Manila Kingpin: The Untold Story of Asiong Salonga


Nicasio “Asiong” Salonga (Jeorge Estregan Jr) makes a name for himself by forming a gang of his own, clashing with other gangs, and giving whatever is left of the loot they have shared among themselves to their neighbors in need. Their existence is tolerated by the system, as evidenced by various politicians trying to win their favor. Of course his wife Fidela (Carla Abellana) does not approve of the said lifestyle, as if her opinion mattered. Asiong will eventually piss someone off, and that someone is Totoy Golem (John Regala), the kingpin of the rival gang who hatches a plan to get rid of his new nemesis, slowly but surely. Welcome to 1950’s Tondo! I’m so glad I’m in 2012. These gangs should all rot in hell.

The entire movie is in black and white, which makes everything seem more epic than it should be. Some dialogues and the way by which they are delivered are cheesy, although it would have been cool if we were in the 50's. It is still tolerable though and you forgive this because of the special effects which would make you rethink if it is indeed a Pinoy action movie you are watching. Most Filipinos would simply dismiss the good production values in lieu of the disbelief that we could ever produce an action movie oozing with excellence in terms of technical aspects. Could we really blame ourselves, though?

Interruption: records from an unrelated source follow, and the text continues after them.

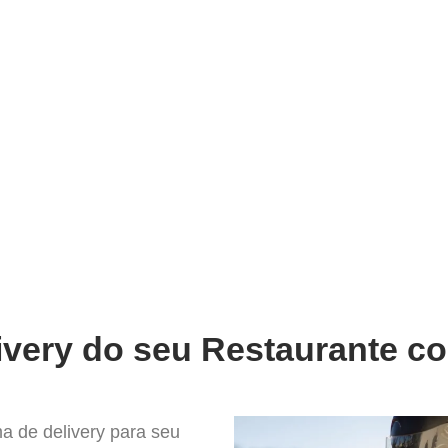
very
Gestão do negócio
Melhoria contínua
Vendas e
o melhor Sistema para Delivery
ivery do seu Restaurante co
a de delivery para seu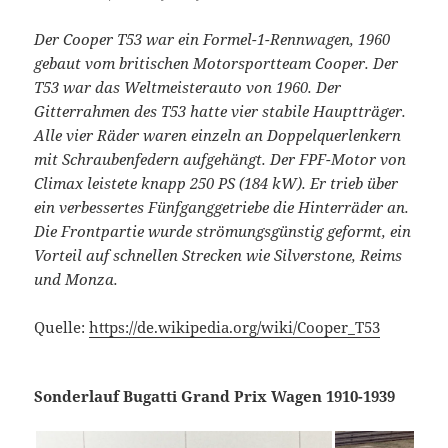
Der Cooper T53 war ein Formel-1-Rennwagen, 1960
gebaut vom britischen Motorsportteam Cooper. Der
T53 war das Weltmeisterauto von 1960. Der
Gitterrahmen des T53 hatte vier stabile Hauptträger.
Alle vier Räder waren einzeln an Doppelquerlenkern
mit Schraubenfedern aufgehängt. Der FPF-Motor von
Climax leistete knapp 250 PS (184 kW). Er trieb über
ein verbessertes Fünfganggetriebe die Hinterräder an.
Die Frontpartie wurde strömungsgünstig geformt, ein
Vorteil auf schnellen Strecken wie Silverstone, Reims
und Monza.
Quelle:
https://de.wikipedia.org/wiki/Cooper_T53
Sonderlauf Bugatti Grand Prix Wagen 1910-1939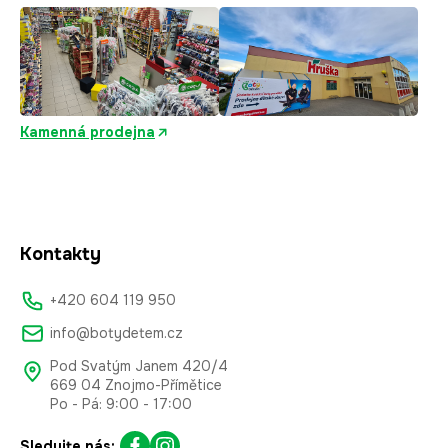
Kamenná prodejna
Kontakty
+420 604 119 950
info@botydetem.cz
Pod Svatým Janem 420/4
669 04 Znojmo-Přímětice
Po - Pá: 9:00 - 17:00
Sledujte nás: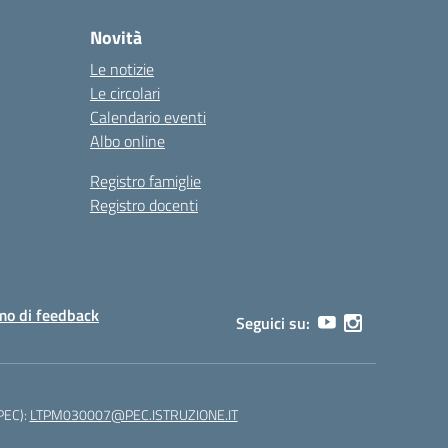
Novità
Le notizie
Le circolari
Calendario eventi
Albo online
Registro famiglie
Registro docenti
o di feedback
Seguici su:
(PEC):
LTPM030007@PEC.ISTRUZIONE.IT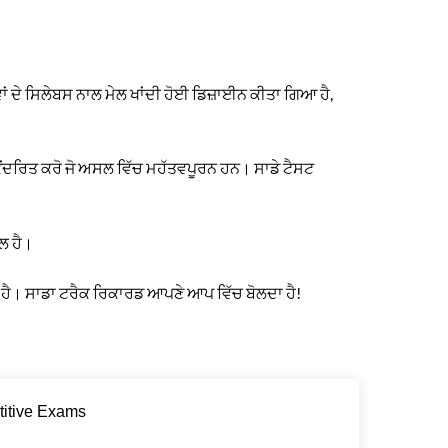
ਦੇ ਸਿਲੇਬਸ ਨਾਲ ਮੇਲ ਖਾਂਦੀ ਹੋਈ ਡਿਜ਼ਾਈਨ ਕੀਤਾ ਗਿਆ ਹੈ,
ਕੇਂਦਰਿਤ ਕਰੋ ਜੋ ਅਸਲ ਵਿੱਚ ਮਹੱਤਵਪੂਰਨ ਹਨ। ਸਾਡੇ ਟੈਸਟ
ਲ ਹੈ।
ਾ ਹੈ। ਸਾਡਾ ਟਰੈਕ ਰਿਕਾਰਡ ਆਪਣੇ ਆਪ ਵਿੱਚ ਬੋਲਦਾ ਹੈ!
titive Exams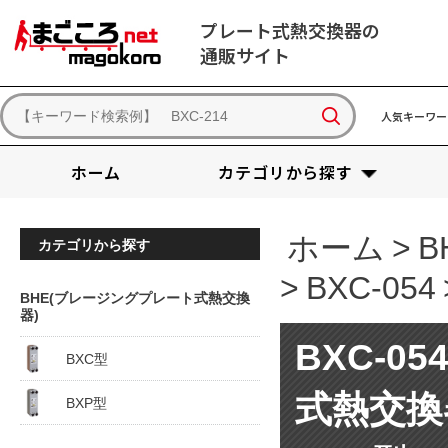
プレート式熱交換器の
通販サイト
人気キーワー
ホーム
カテゴリから探す
ホーム
>
B
カテゴリから探す
>
BXC-054
BHE(ブレージングプレート式熱交換
器)
BXC-05
BXC型
式熱交換
BXP型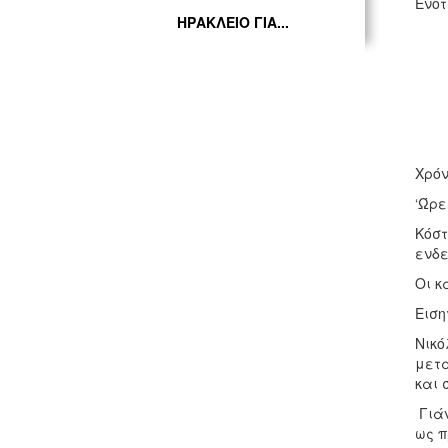
Ενότ
ΗΡΑΚΛΕΙΟ ΓΙΑ...
Χρόν
‘Ώρε
Κόστ
ενδε
Οι κ
Ειση
Νικό
μετα
και 
Γιάν
ως π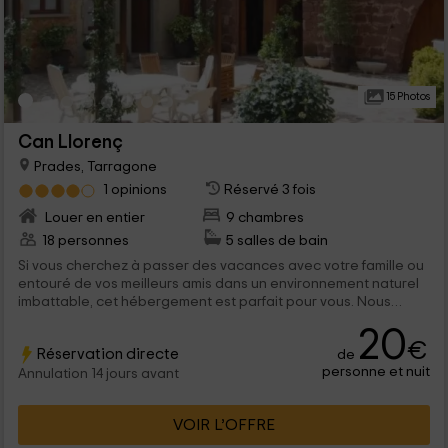
15 Photos
Can Llorenç
Prades, Tarragone
1 opinions
Réservé 3 fois
Louer en entier
9 chambres
18 personnes
5 salles de bain
Si vous cherchez à passer des vacances avec votre famille ou
entouré de vos meilleurs amis dans un environnement naturel
imbattable, cet hébergement est parfait pour vous. Nous
avons 5 appartements de plusieurs capacités afin que vous
20
choisissiez celui qui convient le mieux à vos besoins. Chacun
€
Réservation directe
de
d'eux a une cuisine équipée, un salon, des chambres grandes
personne et nuit
et lumineuses et une salle de bain. De plus, nous sommes dans
Annulation 14 jours avant
un endroit parfait pour connaître plusieurs endroits d'intérêt
tels que les montagnes de prades, le parc naturel de la Sierra
VOIR L’OFFRE
de Montante ou les plages de la Costa Dorada. N'hésitez pas
et ne réservez pas maintenant, vous ne le regretterez pas.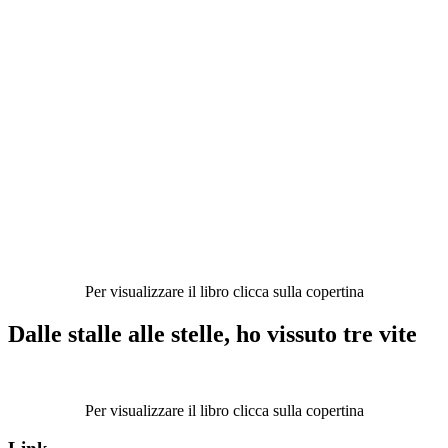
Per visualizzare il libro clicca sulla copertina
Dalle stalle alle stelle, ho vissuto tre vite
Per visualizzare il libro clicca sulla copertina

I grew up with the notion that a Filipino action movie has Cesar Montano in it. Everything begins with a choreographed chase scene in ancient Toyota Corollas. He is alone and a dozen men are chasing him, but somehow his gun kills them all. Somewhere along the dénouement Bayani Agbayani will appear to crack a non-sense joke, which would be followed by a playful hit on the head signaling the audience to laugh. In the end the beautiful leading lady is dragged into an abandoned warehouse where more gunfire ensues. The PNP will arrive late as usual. And they all live happily ever after. See you again in six months when we change locations and replace Sunshine Cruz with Dayanara Torres! Nostalgic.

In a way, Asiong uses the same template but has to modify some things due to the timeline. Instead of car chases, they ride “kalesas” while shooting each other. They also rob warehouses, but they shoot each other in slow motion. When they take it outside it would always be raining. Tikoy Aguiluz is really  making a statement here with how he shot those scenes. In short, kinareer niya 'to. No wonder he is pissed off. I would love to see his version. Still, you would be satisfied with the visual aspects. It is the story that is kind of lacking. In fact, the fight scenes get repetitive after a while but you enjoy watching them anyway because of the way they are rendered onscreen.

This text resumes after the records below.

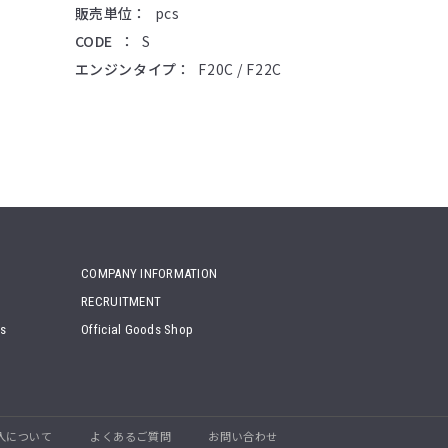
販売単位
pcs
CODE
S
エンジンタイプ
F20C / F22C
COMPANY INFORMATION
RECRUITMENT
ts
Official Goods Shop
入について
よくあるご質問
お問い合わせ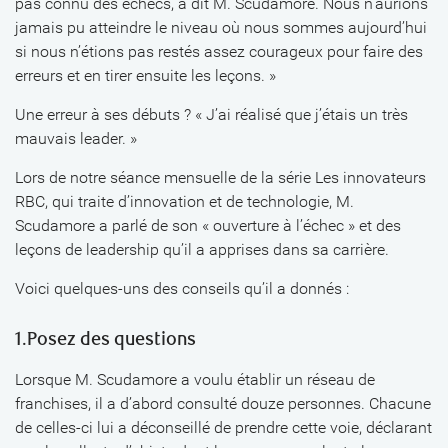
pas connu des échecs, a dit M. Scudamore. Nous n’aurions
jamais pu atteindre le niveau où nous sommes aujourd’hui
si nous n’étions pas restés assez courageux pour faire des
erreurs et en tirer ensuite les leçons. »
Une erreur à ses débuts ? « J’ai réalisé que j’étais un très
mauvais leader. »
Lors de notre séance mensuelle de la série Les innovateurs
RBC, qui traite d’innovation et de technologie, M.
Scudamore a parlé de son « ouverture à l’échec » et des
leçons de leadership qu’il a apprises dans sa carrière.
Voici quelques-uns des conseils qu’il a donnés :
1.Posez des questions
Lorsque M. Scudamore a voulu établir un réseau de
franchises, il a d’abord consulté douze personnes. Chacune
de celles-ci lui a déconseillé de prendre cette voie, déclarant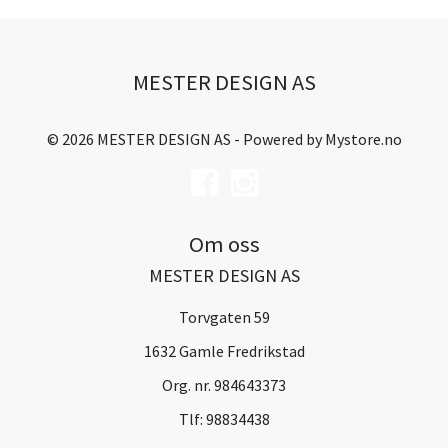
MESTER DESIGN AS
© 2026 MESTER DESIGN AS - Powered by
Mystore.no
Om oss
MESTER DESIGN AS
Torvgaten 59
1632 Gamle Fredrikstad
Org. nr. 984643373
Tlf:
98834438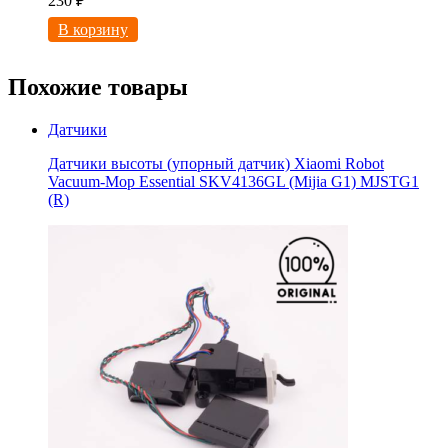
230
₽
В корзину
Похожие товары
Датчики
Датчики высоты (упорный датчик) Xiaomi Robot
Vacuum-Mop Essential SKV4136GL (Mijia G1) MJSTG1
(R)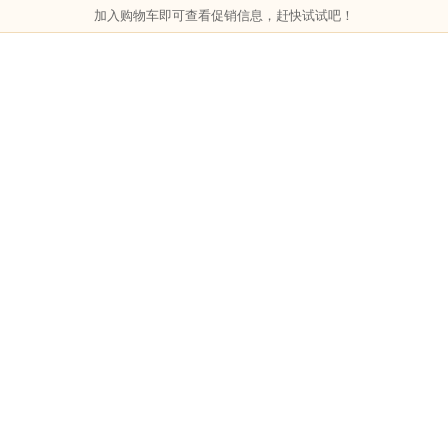
加入购物车即可查看促销信息，赶快试试吧！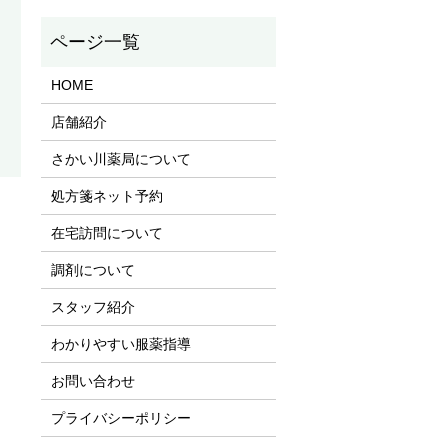
HOME
店舗紹介
さかい川薬局について
処方箋ネット予約
在宅訪問について
調剤について
スタッフ紹介
わかりやすい服薬指導
お問い合わせ
プライバシーポリシー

I would never understand the violence involved in the way of life portrayed here. You have a world dominated by good-for-nothing bums who survive from day to day through their inherent preference for violence. And people laud them for it? WTF. And this person actually lived, and died at age 28. Rockstar lang? Some scenes seem like electoral campaign commercials though.

Estregan is an unknown name and face to the new generation and this automatically puts the film on a disadvantage. I only have a vague recollection of this guy as one of the goons in old action movies. However, to be fair to him he is not that bad. Erap is probably the peg, which is just apt since he apparently originated the role. The good thing? He benefits from the good ensemble acting with none other than Philip Salvador to back him up. Carla Abellana does not do much here but looks regal in black and white. The gang members are credible, what with casting Baron Geisler as a thug. John Regala is also okay as the rival kingpin, although I would have given the supporting actor award to Salvador instead, also for this movie.

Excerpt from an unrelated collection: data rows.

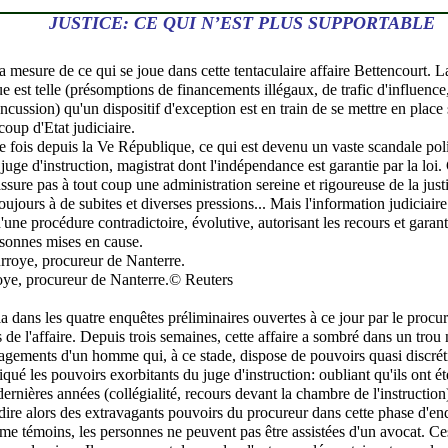
JUSTICE: CE QUI N’EST PLUS SUPPORTABLE
la mesure de ce qui se joue dans cette tentaculaire affaire Bettencourt. 
e est telle (présomptions de financements illégaux, de trafic d'influence,
oncussion) qu'un dispositif d'exception est en train de se mettre en plac
coup d'Etat judiciaire.
e fois depuis la Ve République, ce qui est devenu un vaste scandale polit
juge d'instruction, magistrat dont l'indépendance est garantie par la loi.
assure pas à tout coup une administration sereine et rigoureuse de la justic
ujours à de subites et diverses pressions... Mais l'information judiciaire q
une procédure contradictoire, évolutive, autorisant les recours et garanti
sonnes mises en cause.
oye, procureur de Nanterre.© Reuters
la dans les quatre enquêtes préliminaires ouvertes à ce jour par le procu
s de l'affaire. Depuis trois semaines, cette affaire a sombré dans un trou 
gements d'un homme qui, à ce stade, dispose de pouvoirs quasi discrét
tiqué les pouvoirs exorbitants du juge d'instruction: oubliant qu'ils ont 
ernières années (collégialité, recours devant la chambre de l'instruction
 dire alors des extravagants pouvoirs du procureur dans cette phase d'en
e témoins, les personnes ne peuvent pas être assistées d'un avocat. C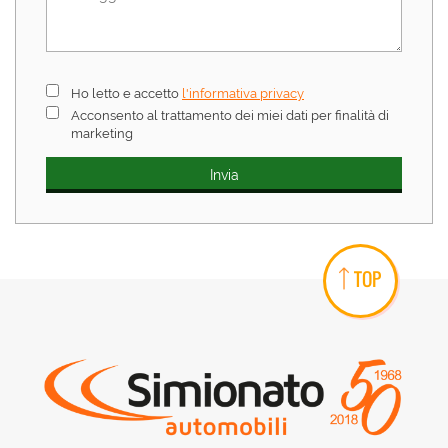
Ho letto e accetto
l'informativa privacy
Acconsento al trattamento dei miei dati per finalità di
marketing
TOP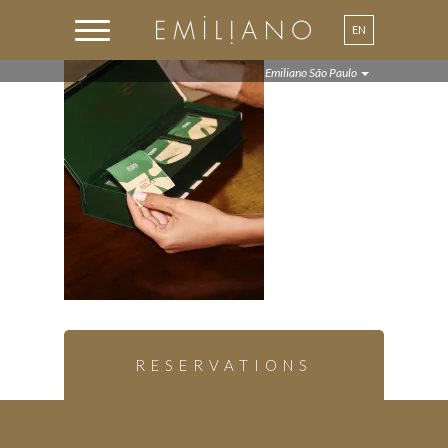
EN
PT
Emiliano São Paulo
RESERVATIONS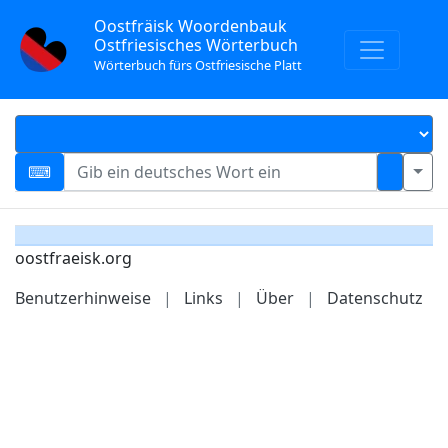
Oostfräisk Woordenbauk
Ostfriesisches Wörterbuch
Wörterbuch fürs Ostfriesische Platt
oostfraeisk.org
Benutzerhinweise
|
Links
|
Über
|
Datenschutz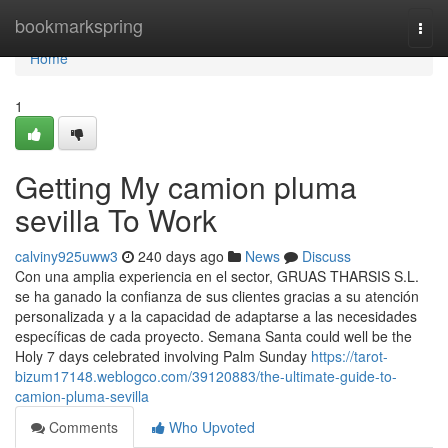
Home
bookmarkspring
Togg
navi
Home
1
Getting My camion pluma
sevilla To Work
calviny925uww3
240 days ago
News
Discuss
Con una amplia experiencia en el sector, GRUAS THARSIS S.L.
se ha ganado la confianza de sus clientes gracias a su atención
personalizada y a la capacidad de adaptarse a las necesidades
específicas de cada proyecto. Semana Santa could well be the
Holy 7 days celebrated involving Palm Sunday
https://tarot-
bizum17148.weblogco.com/39120883/the-ultimate-guide-to-
camion-pluma-sevilla
Comments
Who Upvoted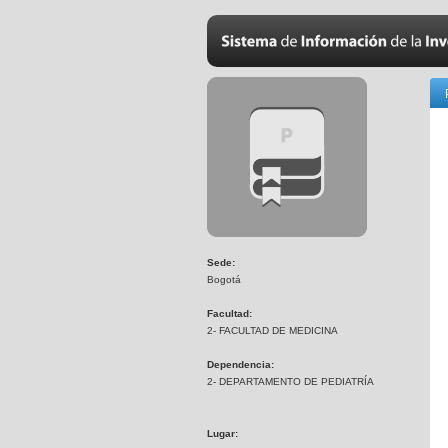
Sede:
Bogotá
Facultad:
2- FACULTAD DE MEDICINA
Dependencia:
2- DEPARTAMENTO DE PEDIATRÍA
Lugar:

Does this movie deserve all the awards it raked in at the recent festival? Yes. I would even go as far as to say that  it also deserves the box office returns the reigning top two are enjoying at the moment. It is not a perfect film but among the entries this year, coming from someone who has seen six out of seven,  I would say that this is the best among the bunch if every factor is taken into consideration.